Scottish Water plans hydro power
Scottish Water has announced plans to generate its own electricity using hydro power.
Turbines driven by the force of water passing through supply pipes are to be installed at treatment works across the country.
Scottish Water has the biggest electricity bill in the country.
It said its new, small-scale hydro schemes would help keep costs down for consumers and would reduce carbon emissions.
The publicly-owned utility said its £20m hydro power generating scheme would reduce costs for water treatment by 10%.
Scottish Water said a lot of energy was required to treat water to meet the standards set out by the Drinking Water Quality Regulator.
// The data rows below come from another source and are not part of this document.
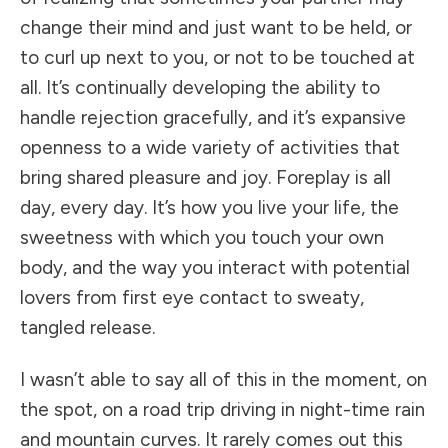
change their mind and just want to be held, or
to curl up next to you, or not to be touched at
all. It’s continually developing the ability to
handle rejection gracefully, and it’s expansive
openness to a wide variety of activities that
bring shared pleasure and joy. Foreplay is all
day, every day. It’s how you live your life, the
sweetness with which you touch your own
body, and the way you interact with potential
lovers from first eye contact to sweaty,
tangled release.
I wasn’t able to say all of this in the moment, on
the spot, on a road trip driving in night-time rain
and mountain curves. It rarely comes out this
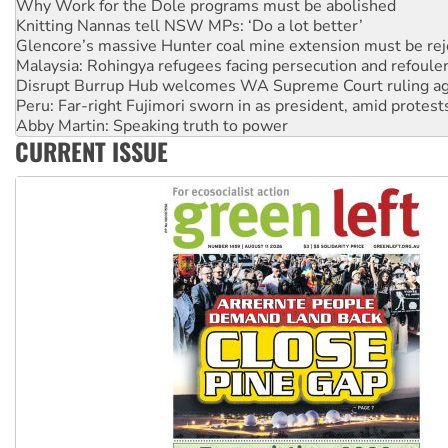
Glencore’s massive Hunter coal mine extension must be re
Malaysia: Rohingya refugees facing persecution and refoul
Disrupt Burrup Hub welcomes WA Supreme Court ruling a
Peru: Far-right Fujimori sworn in as president, amid protest
Abby Martin: Speaking truth to power
‘Cockroach’ movement ready to reclaim India’s democracy
Ansell must improve its workplace standards
CURRENT ISSUE
Aboriginal women-led group launches push for water rights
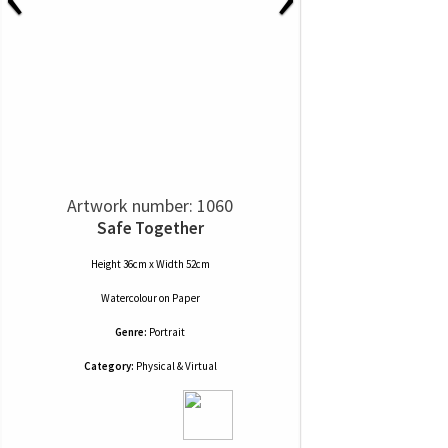
Artwork number: 1060
Safe Together
Height 36cm x Width 52cm
Watercolour
on
Paper
Genre:
Portrait
Category:
Physical & Virtual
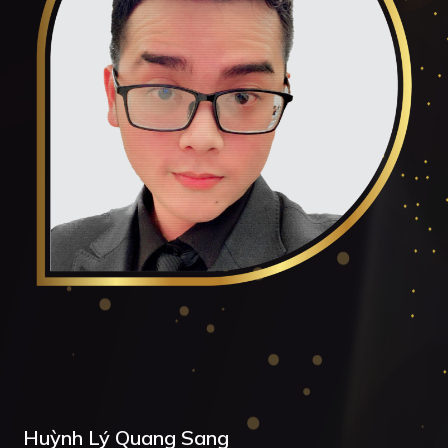
Huỳnh Lý Quang Sang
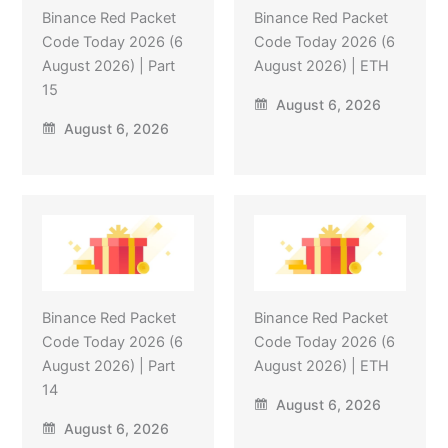
Binance Red Packet
Binance Red Packet
Code Today 2026 (6
Code Today 2026 (6
August 2026) | Part
August 2026) | ETH
15
August 6, 2026
August 6, 2026
Binance Red Packet
Binance Red Packet
Code Today 2026 (6
Code Today 2026 (6
August 2026) | Part
August 2026) | ETH
14
August 6, 2026
August 6, 2026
It has identified more than 30 sites which could power the water treatment process in areas such as rural Lanarkshire, the Borders, Stirlingshire, Angus and Fife.
Ian McMillan, who is leading the building programme, said: "This is nothing new - our asset base is already generating 5% of our power requirements across Scotland and the investment will double that output.
"We've identified a number of potential sites and these will be whittled down to the best 20 or so small hydro schemes."
In addition to this project, Scottish Water Horizons, the commercial arm of Scottish Water, has recently installed a micro-turbine at the redundant Touch water treatment works in Stirling.
This is creating power which is then sold back to the National Grid.